# Church Planting in the RPCNA...How They Went From 1 to 11 Churches in Indiana



## Backwoods Presbyterian (Apr 9, 2014)

Great article outlining how through God's providence and blessing the RPCNA grew out of one small church in Indiana to eleven. 

Discipleship and Planting Churches - Reformation21


----------



## Hamalas (Apr 9, 2014)

What an encouragement to read about. May God use His ordinary means as displayed here to spread His kingdom throughout the whole world!


----------



## Backwoods Presbyterian (Apr 9, 2014)

bump


----------



## Jake (Apr 9, 2014)

I feel like I just saw this article.


----------



## Unoriginalname (Apr 9, 2014)

I enjoyed the article and showed how naturally the church should grow. We should not seek to set up giant kingdoms or mega churches but strive for a gospel church everywhere there are people to hear the gospel.


----------



## Oregonian (Apr 10, 2014)

Great article! FYI, there is a new RPCNA church plant in Portland, OR called the Portland Reformed Presbyterian Fellowship. We are currently meeting at the Southwest Community Center, 6820 SW 45th Ave., Portland, OR 97219 and normally have worship the first Lord's Day of each month. However, in May we will be having worship on May 11 rather than May 4. Sunday school begins at 10:30 AM, worship at 11:30 AM. We are a small but dedicated group and would encourage those who are interested in sound Reformed preaching and participating in acapella Psalm singing to visit us. The Portland RPF is a church plant of the Seattle Reformed Presbyterian Church, and Seattle RPC Senior Pastor Ryan Hemphill will be leading worship on May 11. For further information, contact me at [email protected]


----------



## kodos (Apr 10, 2014)

So you are one of the families in Portland! We have prayed for your efforts at our church. For ourselves, we were just instituted as a Mission Church of the RPCNA here in Dallas, so we can appreciate the work you folks are doing up in Portland. May the Lord bless your fellowship, and bring many more families into your fold!

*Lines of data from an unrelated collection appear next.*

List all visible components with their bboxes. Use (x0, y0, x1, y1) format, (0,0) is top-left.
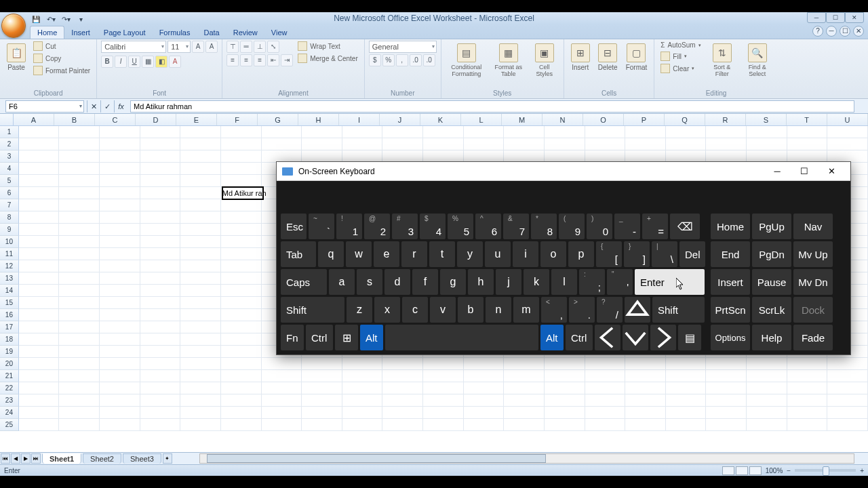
cell[interactable] (180, 260, 221, 272)
cell[interactable] (382, 419, 423, 431)
cell[interactable] (504, 394, 545, 407)
col-header-A[interactable]: A (14, 114, 54, 125)
key-nav[interactable]: Nav (793, 214, 833, 239)
col-header-U[interactable]: U (827, 114, 868, 125)
cell[interactable] (59, 211, 100, 224)
key-ctrl-right[interactable]: Ctrl (566, 325, 593, 350)
cell[interactable] (221, 285, 262, 297)
cell[interactable] (262, 370, 302, 382)
cell[interactable] (464, 382, 505, 394)
ribbon-min-icon[interactable]: ─ (826, 26, 837, 37)
cell[interactable] (787, 138, 828, 150)
cell[interactable] (827, 370, 868, 382)
key-shift-right[interactable]: Shift (652, 297, 705, 323)
cell[interactable] (19, 285, 60, 297)
tab-review[interactable]: Review (226, 26, 264, 39)
cell[interactable] (625, 382, 666, 394)
cell[interactable] (827, 126, 868, 138)
cell[interactable] (180, 394, 221, 407)
cell[interactable] (140, 358, 181, 370)
cell[interactable] (545, 138, 585, 150)
row-header[interactable]: 2 (0, 138, 19, 150)
row-header[interactable]: 10 (0, 236, 19, 248)
key-r[interactable]: r (401, 241, 427, 267)
cell[interactable] (706, 419, 747, 431)
border-button[interactable]: ▦ (142, 56, 154, 68)
row-header[interactable]: 13 (0, 272, 19, 285)
key-g[interactable]: g (440, 269, 466, 295)
zoom-out-icon[interactable]: − (787, 467, 791, 474)
key-alt-left[interactable]: Alt (360, 325, 383, 350)
tab-nav-first[interactable]: ⏮ (1, 453, 10, 464)
tab-insert[interactable]: Insert (64, 26, 97, 39)
cell[interactable] (221, 260, 262, 272)
cell[interactable] (100, 394, 140, 407)
cell[interactable] (221, 346, 262, 358)
cell[interactable] (100, 333, 140, 346)
cell[interactable] (140, 236, 181, 248)
tab-nav-last[interactable]: ⏭ (31, 453, 41, 464)
cell[interactable] (262, 358, 302, 370)
cell[interactable] (140, 394, 181, 407)
cell[interactable] (59, 248, 100, 260)
key-options[interactable]: Options (711, 325, 750, 350)
cell[interactable] (827, 394, 868, 407)
key-a[interactable]: a (329, 269, 355, 295)
cell[interactable] (100, 419, 140, 431)
cell[interactable] (100, 407, 140, 419)
cell[interactable] (19, 309, 60, 321)
cell[interactable] (706, 370, 747, 382)
cell[interactable] (100, 358, 140, 370)
zoom-level[interactable]: 100% (766, 467, 783, 474)
sheet-tab-2[interactable]: Sheet2 (83, 453, 121, 464)
cell[interactable] (140, 199, 181, 211)
cell[interactable] (180, 187, 221, 199)
row-header[interactable]: 15 (0, 297, 19, 309)
cell[interactable] (59, 285, 100, 297)
key-t[interactable]: t (429, 241, 455, 267)
key-fn[interactable]: Fn (281, 325, 304, 350)
copy-button[interactable]: Copy (31, 53, 92, 64)
insert-sheet-icon[interactable]: ✦ (163, 453, 172, 464)
key-h[interactable]: h (468, 269, 494, 295)
align-middle-icon[interactable]: ═ (240, 41, 252, 53)
col-header-E[interactable]: E (176, 114, 217, 125)
cell[interactable] (100, 309, 140, 321)
select-all-corner[interactable] (0, 114, 14, 125)
cell[interactable] (19, 419, 60, 431)
cell[interactable] (180, 224, 221, 236)
cell[interactable] (545, 394, 585, 407)
key-fade[interactable]: Fade (793, 325, 833, 350)
cell[interactable] (262, 382, 302, 394)
cell[interactable] (100, 285, 140, 297)
cell[interactable] (747, 126, 787, 138)
col-header-J[interactable]: J (380, 114, 420, 125)
col-header-D[interactable]: D (136, 114, 176, 125)
cell[interactable] (827, 138, 868, 150)
cell-styles-button[interactable]: ▣Cell Styles (530, 41, 559, 80)
name-box[interactable]: F6 (5, 100, 84, 113)
key-scrlk[interactable]: ScrLk (752, 297, 791, 323)
cell[interactable] (19, 358, 60, 370)
key-dock[interactable]: Dock (793, 297, 833, 323)
col-header-M[interactable]: M (502, 114, 542, 125)
cell[interactable] (140, 346, 181, 358)
cell[interactable] (19, 272, 60, 285)
cell[interactable] (504, 138, 545, 150)
cell[interactable] (747, 419, 787, 431)
format-cells-button[interactable]: ▢Format (623, 41, 650, 74)
cell[interactable] (221, 358, 262, 370)
col-header-P[interactable]: P (624, 114, 665, 125)
cell[interactable] (221, 175, 262, 187)
qat-customize-icon[interactable]: ▾ (75, 14, 87, 24)
cell[interactable] (59, 370, 100, 382)
cell[interactable] (382, 358, 423, 370)
key-arrow-down[interactable] (623, 325, 648, 350)
key-d[interactable]: d (384, 269, 410, 295)
cell[interactable] (221, 211, 262, 224)
font-name-select[interactable]: Calibri (101, 41, 166, 53)
col-header-I[interactable]: I (339, 114, 380, 125)
cell[interactable] (180, 175, 221, 187)
cell[interactable] (140, 370, 181, 382)
key-apostrophe[interactable]: "' (607, 269, 633, 295)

Oh, and welcome to the Puritanboard!


----------



## Oregonian (Apr 10, 2014)

Thank you, Rom, and the church for your prayers on our behalf! It is great to hear that the Dallas work has progressed so wonderfully through God's grace! Would love to worship with you if we are ever in your area.


----------



## kodos (Apr 10, 2014)

We'd love to have you over if you are ever in Dallas, and we certainly know where to send folks if they are going to visit Portland


----------